Published in Commodore User #37

Trivial Pursuit

Of the three quiz games so far to hit the Commodore 64, Trivial Pursuit has the advantage over the others of a huge licence endorsement. The board game has sold more than three million copies in the UK and is now established on a par with such classics as Monopoly and Scrabble. It's quite simply a household name.

The question is, will Domark clean up with the computer version as well? Undoubtedly, yes. Come Christmas many of you are going to get a copy of this game for a present. It's a dead ringer for grannies and aunties - they'll think of getting something for the computer, see Trivial Pursuit in the shops, and the tenner will be in WHSmith's till before you can say Gauntlet.

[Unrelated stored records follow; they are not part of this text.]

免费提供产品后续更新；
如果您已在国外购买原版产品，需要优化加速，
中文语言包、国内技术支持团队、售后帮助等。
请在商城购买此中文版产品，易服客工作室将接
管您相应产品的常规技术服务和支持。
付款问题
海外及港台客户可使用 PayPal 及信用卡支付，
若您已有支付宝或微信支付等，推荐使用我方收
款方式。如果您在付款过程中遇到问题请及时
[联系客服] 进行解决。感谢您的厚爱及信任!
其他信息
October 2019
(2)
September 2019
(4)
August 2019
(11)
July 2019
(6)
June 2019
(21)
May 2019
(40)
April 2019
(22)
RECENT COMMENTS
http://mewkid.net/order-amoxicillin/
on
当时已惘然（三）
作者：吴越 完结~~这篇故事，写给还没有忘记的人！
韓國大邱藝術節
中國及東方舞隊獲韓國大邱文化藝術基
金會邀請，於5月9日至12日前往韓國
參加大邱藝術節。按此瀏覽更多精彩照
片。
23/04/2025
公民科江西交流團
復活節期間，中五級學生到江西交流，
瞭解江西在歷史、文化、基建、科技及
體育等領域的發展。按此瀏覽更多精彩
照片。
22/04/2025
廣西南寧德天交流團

Domark have changed the basic scenario to some extent. That was inevitable considering the numerous elements of the original board game. What we are left with is a game where the objective is to get to the centre of the hub - just as in the original, with the six different tokens in their tray. On reaching the hub, the player must then answer correctly a question set by whoever else is playing.

The most authentic aspect of the game is that Domark have attempted to hold faith with the style of questions in the original. You get to learn things like which foot the first astronaut on the moon placed down first, which of the senses are impaired by a blow-out meal, and who was the only competitor in the Olympics not to be given a sex test.

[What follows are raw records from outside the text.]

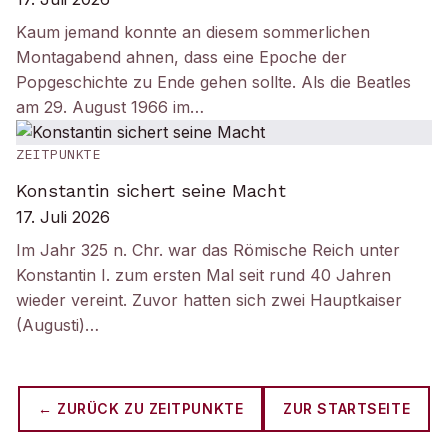
Kaum jemand konnte an diesem sommerlichen
Montagabend ahnen, dass eine Epoche der
Popgeschichte zu Ende gehen sollte. Als die Beatles
am 29. August 1966 im…
ZEITPUNKTE
Konstantin sichert seine Macht
17. Juli 2026
Im Jahr 325 n. Chr. war das Römische Reich unter
Konstantin I. zum ersten Mal seit rund 40 Jahren
wieder vereint. Zuvor hatten sich zwei Hauptkaiser
(Augusti)…
← ZURÜCK ZU
ZEITPUNKTE
ZUR STARTSEITE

The computer version takes the questions a stage further using the C64 to provide musical and pictorial questions.

The dice throwing - or dart throwing part of the game is unique to the computer version. It introduces a cute little guy called TP (apparently short for Terry Pratt) who throws an arrow at random on to the board to determine how many places you can move.

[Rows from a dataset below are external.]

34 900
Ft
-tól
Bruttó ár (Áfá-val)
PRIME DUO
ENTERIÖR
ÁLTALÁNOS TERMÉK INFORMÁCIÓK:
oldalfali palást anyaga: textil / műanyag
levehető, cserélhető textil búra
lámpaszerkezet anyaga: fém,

The scene changes to TP's front room for the actual question where they come up in speech bubbles.

Other nice touches are that TP wears a different type of hat for different questions, he paces up and down whilst you work out the answer and even starts tapping his foot if you're taking too long.

Trivial Pursuit is an excellent rendition of the board game. I didn't think they could get this close. We raved about their Split Personalities game last month - things are looking up for Domark.